## Exercise goal
Everything from the line holding "different wrestling culture" through the last line below must be repeated exactly, and nothing else.

## Material provided
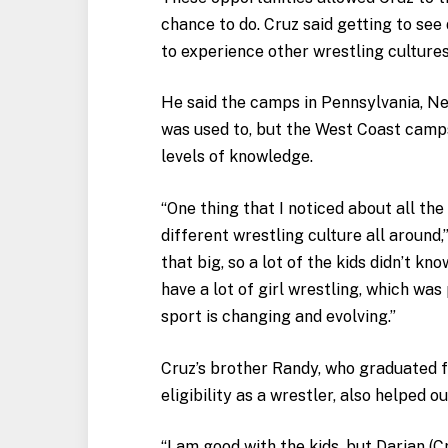
chance to do. Cruz said getting to see
to experience other wrestling cultures
He said the camps in Pennsylvania, Ne
was used to, but the West Coast camp
levels of knowledge.
“One thing that I noticed about all the
different wrestling culture all around,
that big, so a lot of the kids didn’t kn
have a lot of girl wrestling, which was
sport is changing and evolving.”
Cruz’s brother Randy, who graduated 
eligibility as a wrestler, also helped 
“I am good with the kids, but Darian (Cru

## Your solution
different wrestling culture all around,
that big, so a lot of the kids didn’t kn
have a lot of girl wrestling, which was
sport is changing and evolving.”
Cruz’s brother Randy, who graduated 
eligibility as a wrestler, also helped 
“I am good with the kids, but Darian (Cru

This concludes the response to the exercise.